During her career at Ford, Baron also had four children. With a busy work life, she and her husband made the decision that he’d be a stay-at-home dad while their children grew up.

“There was an assumption that I was part of a dual income household. My belief is that there is a bias that a woman’s income is often the spare income,” she said. “I don’t think that there was necessarily equity for me especially in terms of pay and promotion compared to a man doing the same job. I also do believe that is part of what women do—we keep our heads down and do a good job. So, I don’t think I was always a good advocate for myself when it came right down to it.”

She hopes this may soon change. Even during the time she was at Ford, more women were being employed in technical and engineering roles, as well as leadership roles.

“In my last five years at Ford, I even worked for a woman and for over a decade employed women on my team, so that is progress,” she said.

In her own way, Baron has tried to recruit more women into engineering and get them interested in immersive technologies by volunteering for science, technology, engineering, art and math (STEAM) projects with students, as well as seeking out opportunities at universities. In particular, she mentors for University of Michigan’s Women in Science and Engineering (WISE) Program.

At the end of 2018, she decided to leave Ford to set up her own company, Immersionary Enterprises, in Saline, Mich.

“The goal with my business is to bring immersive reality solutions for cross-functional communication as enterprises work through their product development and manufacturing processes,” she said. “It sounds like a lot, but it’s basically taking all of the information a company has about a product and seeing it holistically through the immersive environment.

“For instance, in automotive design it would be taking things like the ergonomics, the user experience, the analytics, the manufacturing process and the design and melding it together and then experiencing it all in context,” she explains.

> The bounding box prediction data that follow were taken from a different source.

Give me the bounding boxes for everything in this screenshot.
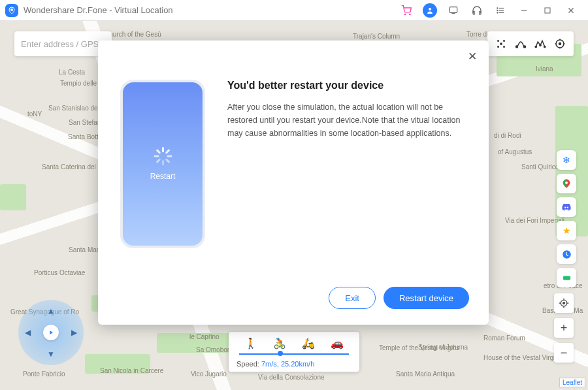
modal-close-button[interactable]: ✕ bbox=[468, 50, 477, 63]
svg-point-1 bbox=[404, 14, 405, 14]
zoom-out-button[interactable]: − bbox=[554, 343, 574, 363]
zoom-in-button[interactable]: + bbox=[554, 318, 574, 338]
map-poi-label: San Nicola in Carcere bbox=[100, 367, 163, 374]
phone-restart-label: Restart bbox=[150, 172, 176, 181]
restart-device-modal: ✕ Restart You'd better restart your devi… bbox=[98, 41, 489, 325]
speed-label: Speed: bbox=[237, 360, 259, 368]
minimize-button[interactable] bbox=[515, 1, 533, 20]
speed-value: 7m/s, 25.20km/h bbox=[261, 360, 314, 368]
speed-panel: 🚶 🚴 🛵 🚗 Speed: 7m/s, 25.20km/h bbox=[229, 332, 359, 372]
clock-app-icon[interactable] bbox=[557, 244, 576, 264]
joystick-up-icon[interactable]: ▲ bbox=[47, 306, 55, 316]
account-icon[interactable] bbox=[421, 1, 439, 20]
mode-toolbar bbox=[487, 31, 574, 56]
one-stop-mode-icon[interactable] bbox=[511, 34, 531, 54]
multi-stop-mode-icon[interactable] bbox=[531, 34, 550, 54]
app-logo bbox=[5, 4, 18, 17]
zoom-controls: + − bbox=[554, 293, 574, 363]
svg-point-9 bbox=[497, 10, 498, 10]
svg-rect-4 bbox=[449, 7, 457, 13]
menu-icon[interactable] bbox=[491, 1, 510, 20]
map-poi-label: Porticus Octaviae bbox=[34, 269, 85, 276]
modal-body-text: After you close the simulation, the actu… bbox=[227, 101, 466, 140]
joystick-right-icon[interactable]: ▶ bbox=[71, 328, 77, 337]
maximize-button[interactable] bbox=[538, 1, 557, 20]
leaflet-attribution[interactable]: Leaflet bbox=[559, 378, 585, 387]
scooter-mode-icon[interactable]: 🛵 bbox=[302, 337, 315, 349]
map-poi-label: Santa Maria Antiqua bbox=[396, 370, 455, 378]
svg-point-23 bbox=[540, 44, 541, 46]
svg-point-22 bbox=[535, 46, 536, 47]
jump-teleport-icon[interactable] bbox=[550, 34, 570, 54]
svg-point-0 bbox=[10, 8, 13, 11]
joystick-left-icon[interactable]: ◀ bbox=[25, 328, 31, 337]
joystick-play-button[interactable] bbox=[43, 325, 59, 340]
bicycle-mode-icon[interactable]: 🚴 bbox=[273, 337, 286, 349]
svg-point-31 bbox=[565, 182, 568, 184]
phone-illustration: Restart bbox=[120, 80, 205, 248]
map-poi-label: Roman Forum bbox=[483, 334, 525, 342]
svg-point-15 bbox=[497, 40, 499, 42]
map-poi-label: Spring of Juturna bbox=[418, 344, 468, 351]
snowflake-app-icon[interactable]: ❄ bbox=[557, 150, 576, 170]
svg-point-3 bbox=[429, 8, 431, 10]
svg-point-26 bbox=[559, 43, 561, 45]
svg-point-18 bbox=[503, 46, 505, 48]
svg-point-19 bbox=[500, 42, 502, 45]
loading-spinner-icon bbox=[154, 147, 172, 165]
map-poi-label: House of the Vestal Virgins bbox=[483, 354, 562, 361]
map-poi-label: toNY bbox=[27, 110, 42, 118]
map-poi-label: Church of the Gesù bbox=[105, 31, 161, 38]
game-app-icon[interactable] bbox=[557, 268, 576, 287]
cart-icon[interactable] bbox=[397, 1, 416, 20]
speed-slider[interactable] bbox=[239, 353, 349, 355]
support-icon[interactable] bbox=[468, 1, 486, 20]
svg-point-21 bbox=[524, 46, 526, 48]
map-poi-label: Iviana bbox=[536, 65, 553, 73]
svg-point-2 bbox=[410, 14, 410, 14]
discord-app-icon[interactable] bbox=[557, 197, 576, 217]
modal-heading: You'd better restart your device bbox=[227, 80, 466, 91]
car-mode-icon[interactable]: 🚗 bbox=[331, 337, 344, 349]
map-poi-label: Trajan's Column bbox=[353, 33, 400, 40]
map-poi-label: Via dei Fori Imperiali bbox=[505, 217, 564, 224]
svg-point-10 bbox=[497, 12, 498, 12]
map-poi-label: Vico Jugario bbox=[191, 370, 227, 378]
teleport-mode-icon[interactable] bbox=[491, 34, 511, 54]
map-poi-label: le Capŕino bbox=[189, 333, 220, 340]
app-title: Wondershare Dr.Fone - Virtual Location bbox=[24, 5, 173, 15]
side-app-panel: ❄ ★ bbox=[557, 150, 576, 287]
google-maps-app-icon[interactable] bbox=[557, 174, 576, 193]
close-button[interactable] bbox=[562, 1, 580, 20]
map-poi-label: Via della Consolazione bbox=[258, 374, 325, 381]
search-placeholder: Enter address / GPS c bbox=[21, 39, 105, 49]
center-location-button[interactable] bbox=[554, 293, 574, 313]
svg-point-35 bbox=[563, 302, 565, 304]
title-bar: Wondershare Dr.Fone - Virtual Location bbox=[0, 0, 588, 21]
feedback-icon[interactable] bbox=[444, 1, 463, 20]
joystick-down-icon[interactable]: ▼ bbox=[47, 349, 55, 359]
search-input[interactable]: Enter address / GPS c bbox=[14, 31, 112, 56]
map-poi-label: di di Rodi bbox=[494, 132, 521, 139]
map-poi-label: La Cesta bbox=[59, 69, 85, 76]
svg-point-8 bbox=[497, 7, 498, 8]
walk-mode-icon[interactable]: 🚶 bbox=[244, 337, 257, 349]
map-poi-label: Ponte Fabricio bbox=[23, 370, 65, 378]
exit-button[interactable]: Exit bbox=[329, 287, 376, 309]
svg-rect-33 bbox=[563, 276, 570, 280]
map-poi-label: of Augustus bbox=[498, 148, 532, 155]
svg-point-16 bbox=[503, 40, 505, 42]
svg-point-20 bbox=[516, 46, 518, 48]
star-app-icon[interactable]: ★ bbox=[557, 221, 576, 240]
map-poi-label: Santi Quirico bbox=[521, 163, 559, 171]
restart-device-button[interactable]: Restart device bbox=[384, 287, 469, 309]
movement-joystick[interactable]: ▲ ▼ ◀ ▶ bbox=[18, 300, 84, 365]
svg-rect-12 bbox=[545, 8, 550, 13]
svg-point-24 bbox=[544, 46, 546, 47]
svg-point-17 bbox=[497, 46, 499, 48]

Having spent her career immersed in immersive reality, she believes that there are very exciting developments on the horizon, especially in terms of the increased integration between the extended realities of AR/VR/MR and artificial intelligence (AI).

For all the insight that technology can give us, Baron strongly feels that we should take time to appreciate the world around us. Having literally not felt a part of the world for most of her life—with stereo blindness making her feel as though she was watching the world go by her rather than feeling a part of it—she says that we should once in a while take the opportunity to look in wonder as we immerse ourselves in the beauty of our own current reality.